So it was said, so it was done.

 

You see, people had come to try and take the kids away from Pop before. Earl already knew how that worked. Social workers that didn’t care about their clients would ask questions nobody followed up on. The kids would spend a few days in the care of some overworked foster parents that never even learned their names. And the family would come together and swear the charges were unsubstantiated. Eventually everyone would be brought back to Pop. Things would end up just like they were before.

 

Earl got a drink of water from a nurse and told the doctor, “I tripped going into the basement.” There was nothing the doctor could do after that. It was the fifties in Oklahoma. Nobody much cared if a half breed Indian beat up one of his kids. Social care in the fifties was for lower middle to low class white kids. If there was time and money enough, they might help a few Negro kids. There was never enough time, money or doctors to care about Indians.

 

If Pop had killed Earl the police might have investigated. But then, it might not have mattered to them at all. It wasn’t like Oklahoma was going to run out of Indians any time soon. And a mean assed, half breed Indian that beat his kids was just not a high priority to the local police

 

You see, it didn’t matter that there wasn’t a basement. It didn’t matter that the doctor wanted to help. It didn’t even matter that Mom had run and left Earl with Pop. She had to save what she could. Earl was just the price she paid to save the others. Even Earl knew that she was doing the only thing she could do to save the other three boys. Nobody blamed her but herself. Sometimes the choices a person makes in life extract a price far beyond what they think they can pay.

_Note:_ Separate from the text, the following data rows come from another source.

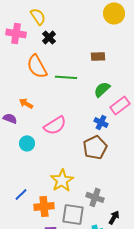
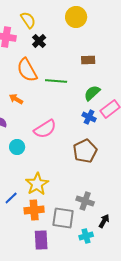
yellow circle: (114, 13) -> (76, 17), moved
orange arrow: (26, 103) -> (16, 99), moved
blue cross: (101, 122) -> (89, 117), moved
yellow star: (62, 180) -> (37, 184), moved

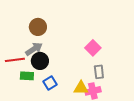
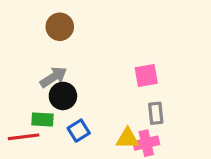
brown circle: (38, 27) -> (60, 27), moved
pink square: (93, 48) -> (146, 76), turned 35
red line: (15, 60) -> (24, 137), moved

You make your choices and then you spend the rest of your life trying to decide whether or not you made the right one.

 

That may be why, later in life, Mom protected Big Earl. Even years later, after she grew to be afraid of him. Afraid of what she had allowed him to become. She really, really hoped she was wrong about what she thought he was. But she never stopped loving him. And sometimes, loving the Bad Boy is all you can ask of a Mother.

 

Just ask Mom.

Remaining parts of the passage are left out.